А. И. ФАРЕСОВУ 28 октября 1893 г., Петербург

We use cookies. Read the Privacy and Cookie Policy

А. И. ФАРЕСОВУ

28 октября 1893 г., Петербург

Мне трудновато, Анатолий Иванович, вести переписку о таких вопросах, как «массовый подъем» или «герои и героическое», <которые> имеют преимущества ясности и положительности. Об этом написаны горы, и в числе судивших об этом лиц есть Карлейль, Спенсер, Милль, Морлей и другие, при которых нельзя же упоминать о Каблице или выставлять в многозначащем, роде свое мнение. Его иметь можно, но с ним надо быть очень скромным. Вопрос этот из тех, которые человек великого ума называл «проклятыми». Массу надо поднимать, но она не поднимается массою… Что делать с этим «проклятием»? Я этого не знаю, и не сержусь на это, и не хвалю тех, кто «съел бы» людей иного мнения; а Вы мне это приводите… Для чего, спрошу? Мне это и не нужно, и неважно, и неинтересно. Свинья все ест, а человек должен быть разборчив в том, для чего он открывает уста.
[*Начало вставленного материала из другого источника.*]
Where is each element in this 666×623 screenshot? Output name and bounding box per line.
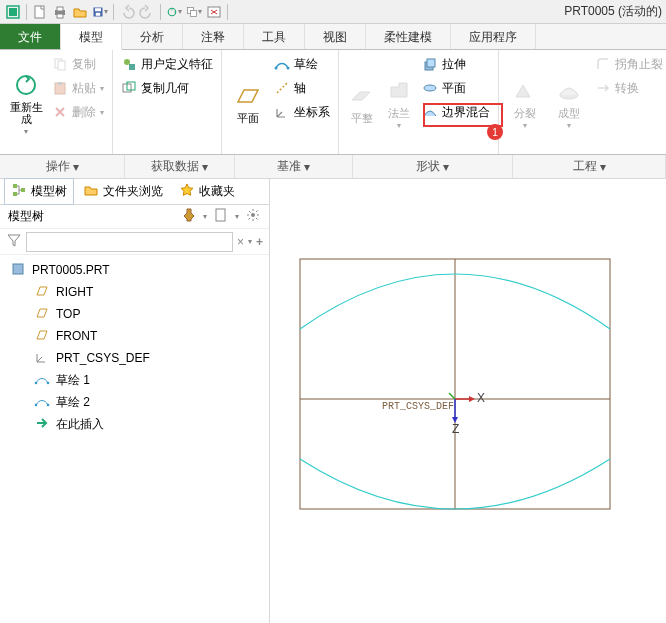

Я желаю понимать Карлейля в его теории «героизма» и совсем лишним почитаю всякое знакомство с литературною жвачкою маленького и почти совсем ничтожного человека в области мысли, о котором я не знаю, для чего Вы писали. Когда же Вы выставляете наперед новое и его мнения в убийственном по своей трудности вопросе, — я не нахожу ничего более пристойного, как привести слова Феста Павлу: «Книги в неистовство тебя приводят». И как иначе! Что я должен думать о том, что Вы уже который раз попрекаете Гольцева тем, что он «экс-профессор»!.. Разве Вы не знаете, почему он «экс»? Разве его выгнали за дурное дело?.. Разве честные и умные люди могут приводить такие попреки? Стыдно Вам это, Анатолий Иванович!

Н. Лесков.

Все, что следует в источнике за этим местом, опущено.